Python Jumpstart by Building 10 Apps Transcripts
Chapter: App 9: Real Estate Analysis App
Lecture: Concept: generator expressions
0:00 Let's quickly talk about this cool concept of generator expressions.
0:03 Generator expressions are sort of the next evolution from list comprehensions,
0:09 and list comprehensions of course take the idea
0:12 of writing procedural code, declaring a list,
0:15 and writing some kind of loop within that loop doing a filter
0:20 maybe somehow transforming the data and putting into the list.

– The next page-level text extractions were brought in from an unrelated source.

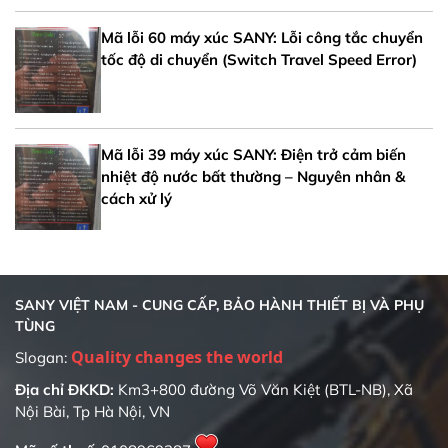
Mã lỗi 60 máy xúc SANY: Lỗi công tắc chuyển
tốc độ di chuyển (Switch Travel Speed Error)
Mã lỗi 39 máy xúc SANY: Điện trở cảm biến
nhiệt độ nước bất thường – Nguyên nhân &
cách xử lý
SANY VIỆT NAM - CUNG CẤP, BẢO HÀNH THIẾT BỊ VÀ PHỤ
TÙNG
Slogan:
Địa chỉ ĐKKD:
Km3+800 đường Võ Văn Kiệt (BTL-NB), Xã
Nội Bài, Tp Hà Nội, VN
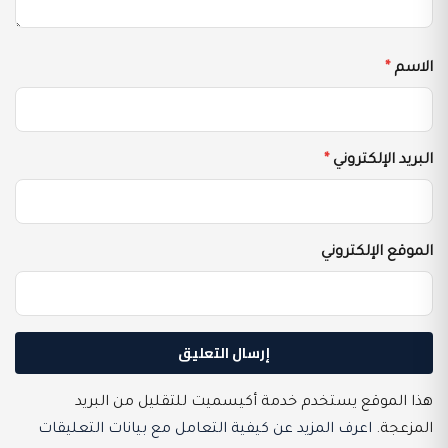
الاسم
*
البريد الإلكتروني
*
الموقع الإلكتروني
هذا الموقع يستخدم خدمة أكيسميت للتقليل من البريد
المزعجة.
اعرف المزيد عن كيفية التعامل مع بيانات التعليقات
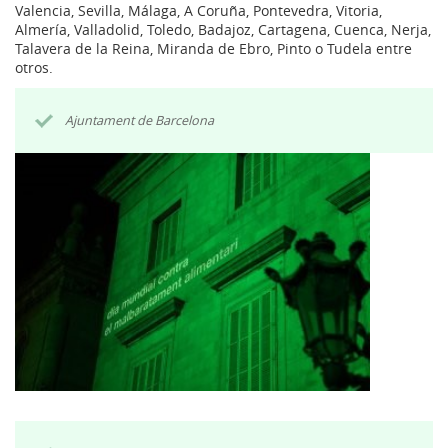
Valencia, Sevilla, Málaga, A Coruña, Pontevedra, Vitoria,
Almería, Valladolid, Toledo, Badajoz, Cartagena, Cuenca, Nerja,
Talavera de la Reina, Miranda de Ebro, Pinto o Tudela entre
otros.
Ajuntament de Barcelona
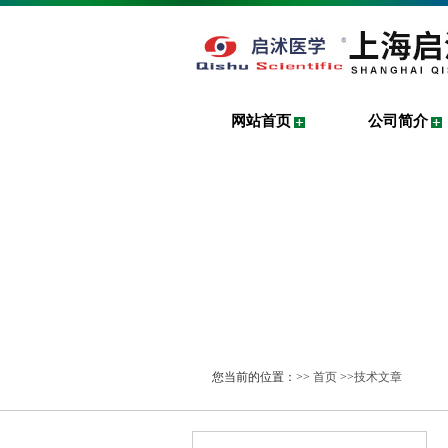
网站首页
公司简介
您当前的位置：>>
首页
>>
技术文章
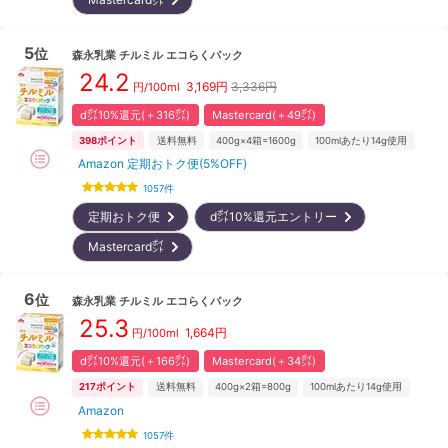
5
位
森永乳業
チルミル エコらくパック
24.2
3,169
円
3,336円
円/100ml
d㌽10%還元(＋316㌽)
Mastercard(＋49㌽)
398
ポイント
送料無料
400g×4箱=1600g
100mlあたり14g使用
Amazon 定期おトク便(5%OFF)
1057
件
定期おトク便
d㌽10%還元エントリー
Mastercard㌽
6
位
森永乳業
チルミル エコらくパック
25.3
1,664
円
円/100ml
d㌽10%還元(＋166㌽)
Mastercard(＋34㌽)
217
ポイント
送料無料
400g×2箱=800g
100mlあたり14g使用
Amazon
1057
件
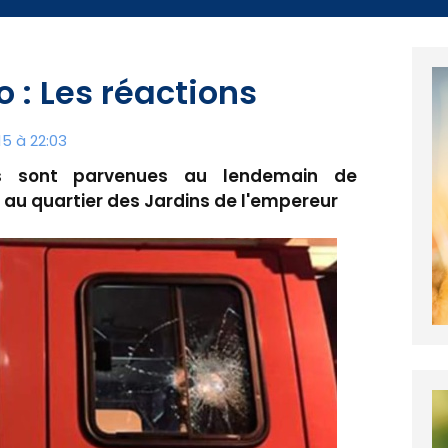
 : Les réactions
5 à 22:03
s sont parvenues au lendemain de
 au quartier des Jardins de l'empereur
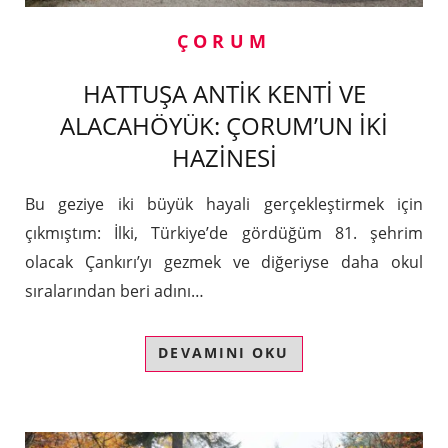
ÇORUM
HATTUŞA ANTİK KENTİ VE
ALACAHÖYÜK: ÇORUM’UN İKİ
HAZİNESİ
Bu geziye iki büyük hayali gerçekleştirmek için
çıkmıştım: İlki, Türkiye’de gördüğüm 81. şehrim
olacak Çankırı’yı gezmek ve diğeriyse daha okul
sıralarından beri adını…
DEVAMINI OKU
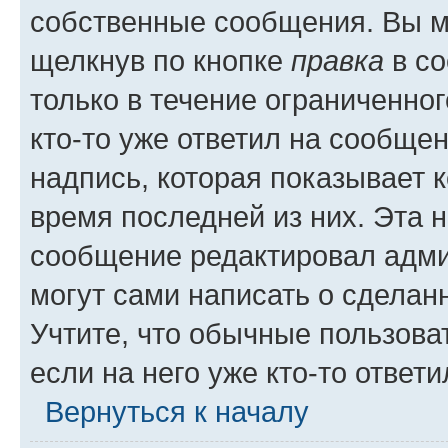
собственные сообщения. Вы м
щелкнув по кнопке
правка
в со
только в течение ограниченног
кто-то уже ответил на сообще
надпись, которая показывает к
время последней из них. Эта 
сообщение редактировал адми
могут сами написать о сделан
Учтите, что обычные пользова
если на него уже кто-то ответи
Вернуться к началу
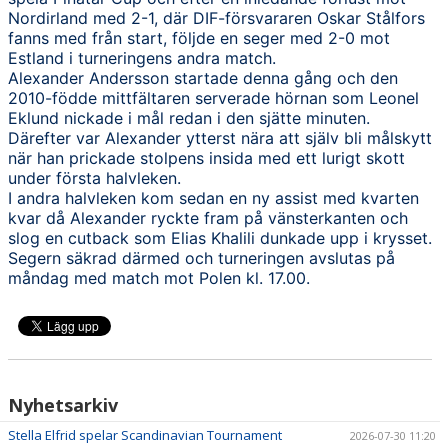
Nordirland med 2-1, där DIF-försvararen Oskar Stålfors
fanns med från start, följde en seger med 2-0 mot
Estland i turneringens andra match.
Alexander Andersson startade denna gång och den
2010-födde mittfältaren serverade hörnan som Leonel
Eklund nickade i mål redan i den sjätte minuten.
Därefter var Alexander ytterst nära att själv bli målskytt
när han prickade stolpens insida med ett lurigt skott
under första halvleken.
I andra halvleken kom sedan en ny assist med kvarten
kvar då Alexander ryckte fram på vänsterkanten och
slog en cutback som Elias Khalili dunkade upp i krysset.
Segern säkrad därmed och turneringen avslutas på
måndag med match mot Polen kl. 17.00.
Nyhetsarkiv
Stella Elfrid spelar Scandinavian Tournament
2026-07-30 11:20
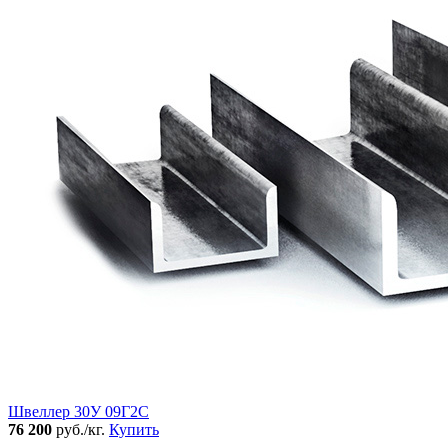
Швеллер 30У 09Г2С
76 200
руб./кг.
Купить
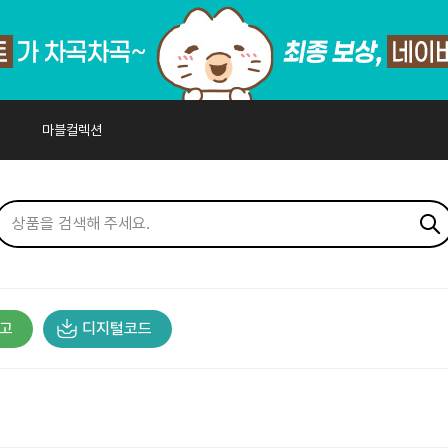
마블컬렉션
고
디지털코드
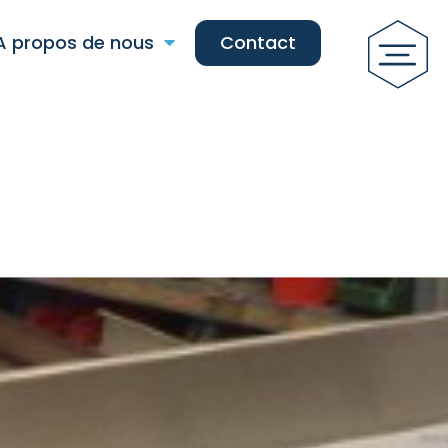
A propos de nous
Contact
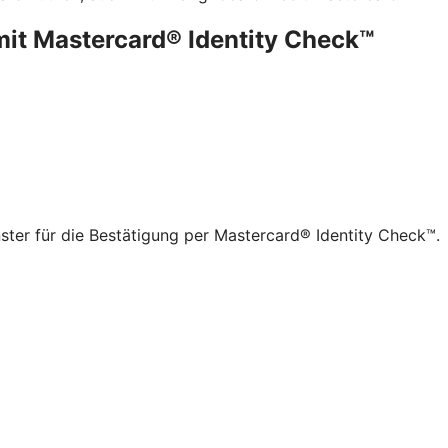
mit Mastercard® Identity Check™
ster für die Bestätigung per Mastercard® Identity Check™.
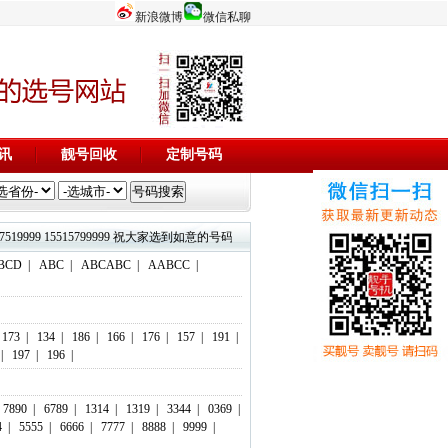
新浪微博
微信私聊
讯
靓号回收
定制号码
3844444 17737519999 15515799999 祝大家选到如意的号码，码到成功！欢迎添加微信客服：18803716
BCD
|
ABC
|
ABCABC
|
AABCC
|
173
|
134
|
186
|
166
|
176
|
157
|
191
|
|
197
|
196
|
7890
|
6789
|
1314
|
1319
|
3344
|
0369
|
4
|
5555
|
6666
|
7777
|
8888
|
9999
|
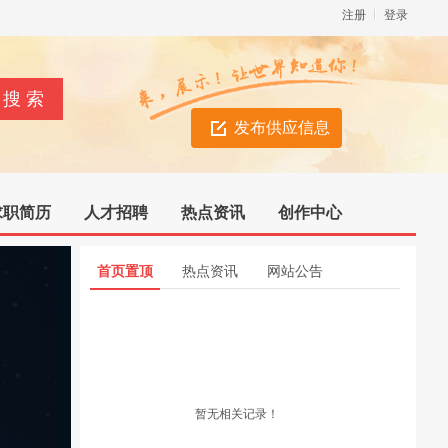
注册
登录
发布供应信息
求职简历
人才招聘
热点资讯
创作中心
首页置顶
热点资讯
网站公告
暂无相关记录！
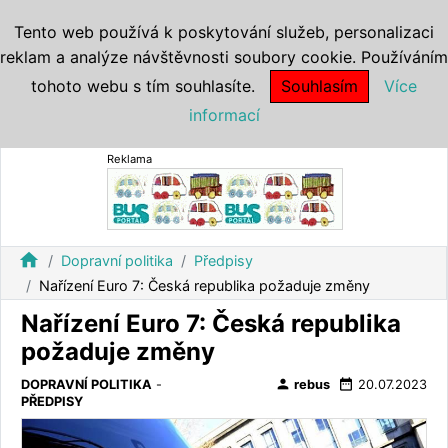
Tento web používá k poskytování služeb, personalizaci
reklam a analýze návštěvnosti soubory cookie. Používáním
tohoto webu s tím souhlasíte.
Souhlasím
Více
informací
Reklama
home
Dopravní politika
Předpisy
Nařízení Euro 7: Česká republika požaduje změny
Nařízení Euro 7: Česká republika
požaduje změny
person
date_range
DOPRAVNÍ POLITIKA
-
rebus
20.07.2023
PŘEDPISY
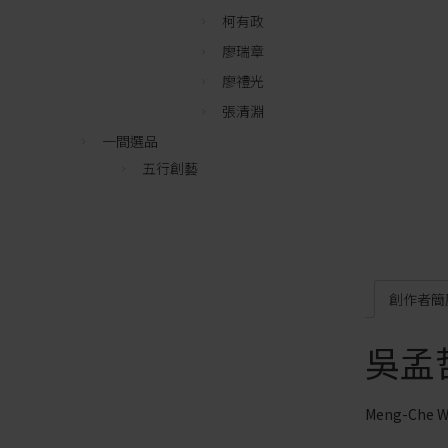
柯有政
廖瑞章
廖禮光
張清淵
一間選品
五行創藝
創作者簡
吳孟
Meng-Che 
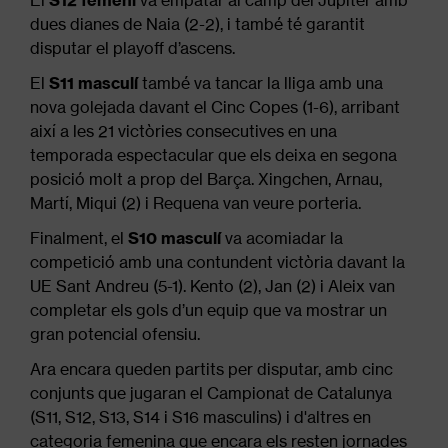
dues dianes de Naia (2-2), i també té garantit
disputar el playoff d’ascens.
El
S11 masculí
també va tancar la lliga amb una
nova golejada davant el Cinc Copes (1-6), arribant
així a les 21 victòries consecutives en una
temporada espectacular que els deixa en segona
posició molt a prop del Barça. Xingchen, Arnau,
Martí, Miqui (2) i Requena van veure porteria.
Finalment, el
S10 masculí
va acomiadar la
competició amb una contundent victòria davant la
UE Sant Andreu (5-1). Kento (2), Jan (2) i Aleix van
completar els gols d’un equip que va mostrar un
gran potencial ofensiu.
Ara encara queden partits per disputar, amb cinc
conjunts que jugaran el Campionat de Catalunya
(S11, S12, S13, S14 i S16 masculins) i d'altres en
categoria femenina que encara els resten jornades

0:23 Generator expressions do the exact same thing
0:27 but instead of computing the entire thing into a list in memory
0:31 it works just like the coroutines that you get when you use the yield keyword,
0:35 you don't actually do the computation,
0:37 you don't pull the item back from the get active customers in this example,
0:41 you don't do the test until you start to pull items out of it,
0:44 so if you say for n in paying usernames,
0:49 and you only pull three of those out,
0:51 maybe within the first five of a million active customers
0:54 there are three ones who are active today
0:57 well you are only going to process five customers instead of a million.
1:00 That can have a lot of really powerful
1:03 positive effects for your application performance.
1:06 Now to be fair, there are certain situations where this doesn't work as well,
1:11 you can't index into generators for example,
1:14 or you can for a list comprehension,
1:16 every time you loop over paying usernames,
1:19 you recompute this information,
1:21 so if you are going to use the item over and over and over,
1:23 maybe it makes sense to use a list comprehension,
1:25 often though with these little expressions you create them,
1:28 you blast over them and you are done, in that case,
1:31 generator expressions probably are the way to go.